Your copy should begin with the line containing "REAR RIGHT SIDE QUARTER", end with the line containing "optimizing overall system performance.", match the listing below exactly, and contain no pictures.

□ □ □ □

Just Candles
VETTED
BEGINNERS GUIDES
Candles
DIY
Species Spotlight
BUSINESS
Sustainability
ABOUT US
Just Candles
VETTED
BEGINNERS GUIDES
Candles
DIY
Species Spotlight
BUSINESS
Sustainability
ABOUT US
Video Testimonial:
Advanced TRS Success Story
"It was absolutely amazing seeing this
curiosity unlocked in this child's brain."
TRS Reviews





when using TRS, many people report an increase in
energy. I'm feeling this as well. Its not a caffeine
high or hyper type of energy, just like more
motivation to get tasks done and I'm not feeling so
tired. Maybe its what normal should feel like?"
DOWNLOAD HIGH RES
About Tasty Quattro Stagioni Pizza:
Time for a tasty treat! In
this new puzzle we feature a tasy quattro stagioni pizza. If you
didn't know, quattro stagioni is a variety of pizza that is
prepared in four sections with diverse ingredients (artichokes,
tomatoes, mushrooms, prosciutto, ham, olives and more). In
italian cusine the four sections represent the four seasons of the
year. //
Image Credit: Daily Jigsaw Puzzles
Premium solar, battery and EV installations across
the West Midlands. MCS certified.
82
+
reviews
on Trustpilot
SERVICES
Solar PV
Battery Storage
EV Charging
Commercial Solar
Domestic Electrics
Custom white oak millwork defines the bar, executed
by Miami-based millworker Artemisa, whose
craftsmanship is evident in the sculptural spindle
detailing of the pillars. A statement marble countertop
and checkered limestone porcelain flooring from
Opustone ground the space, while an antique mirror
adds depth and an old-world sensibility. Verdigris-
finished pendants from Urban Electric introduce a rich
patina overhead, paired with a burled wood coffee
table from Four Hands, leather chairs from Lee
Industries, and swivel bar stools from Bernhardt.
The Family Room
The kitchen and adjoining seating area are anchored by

□ □ □ □

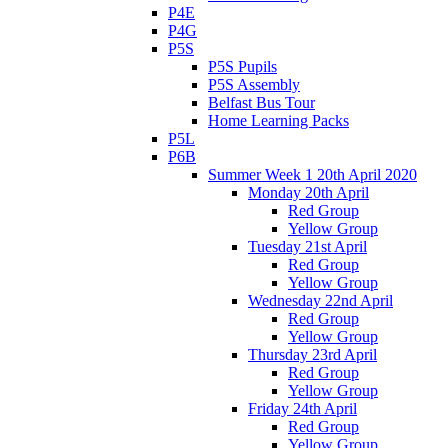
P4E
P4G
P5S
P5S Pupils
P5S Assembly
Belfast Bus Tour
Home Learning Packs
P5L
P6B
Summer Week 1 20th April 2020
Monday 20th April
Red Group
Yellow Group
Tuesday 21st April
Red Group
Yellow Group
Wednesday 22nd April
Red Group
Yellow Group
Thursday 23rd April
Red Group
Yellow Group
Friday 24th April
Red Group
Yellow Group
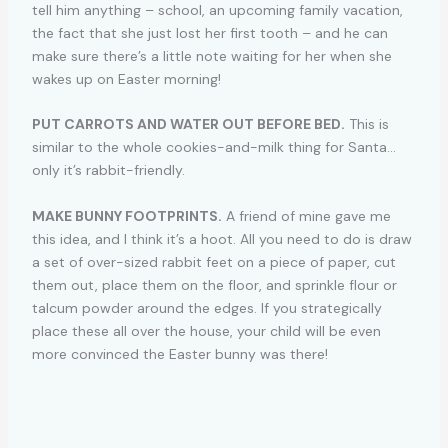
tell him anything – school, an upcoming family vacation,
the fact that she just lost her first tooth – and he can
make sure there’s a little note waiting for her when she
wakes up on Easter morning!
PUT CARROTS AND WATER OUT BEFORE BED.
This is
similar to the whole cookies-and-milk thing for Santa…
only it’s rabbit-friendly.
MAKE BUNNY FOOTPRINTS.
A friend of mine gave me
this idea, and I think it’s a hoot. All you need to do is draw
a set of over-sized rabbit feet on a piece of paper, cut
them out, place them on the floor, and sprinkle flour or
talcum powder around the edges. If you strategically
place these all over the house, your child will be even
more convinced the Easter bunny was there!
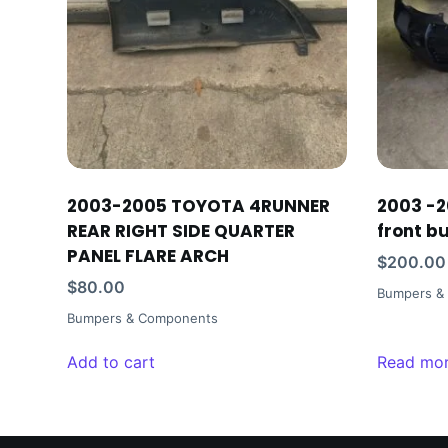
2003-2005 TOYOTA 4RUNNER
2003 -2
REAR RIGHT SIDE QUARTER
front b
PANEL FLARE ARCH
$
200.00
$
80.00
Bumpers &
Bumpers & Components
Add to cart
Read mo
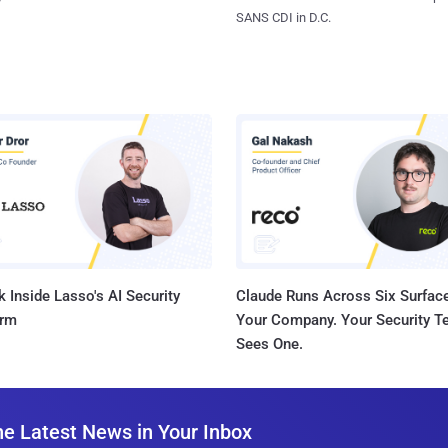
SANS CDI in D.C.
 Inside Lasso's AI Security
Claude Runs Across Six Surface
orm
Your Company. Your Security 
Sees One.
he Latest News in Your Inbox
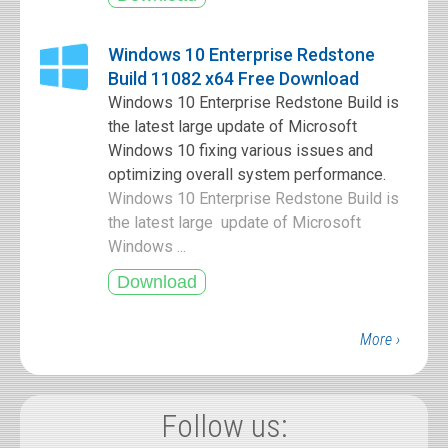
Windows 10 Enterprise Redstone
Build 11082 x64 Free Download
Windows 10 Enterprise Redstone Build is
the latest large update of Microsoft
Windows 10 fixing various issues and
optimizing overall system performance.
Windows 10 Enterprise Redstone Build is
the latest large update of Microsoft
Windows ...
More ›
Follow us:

□ □ □ □

## Exercise answer
REAR RIGHT SIDE QUARTER
front b
PANEL FLARE ARCH
$
200.00
$
80.00
Bumpers &
Bumpers & Components
Add to cart
Read mo
SANS CDI in D.C.
 Inside Lasso's AI Security
Claude Runs Across Six Surface
orm
Your Company. Your Security 
Sees One.
he Latest News in Your Inbox
Windows 10 Enterprise Redstone
Build 11082 x64 Free Download
Windows 10 Enterprise Redstone Build is
the latest large update of Microsoft
Windows 10 fixing various issues and
optimizing overall system performance.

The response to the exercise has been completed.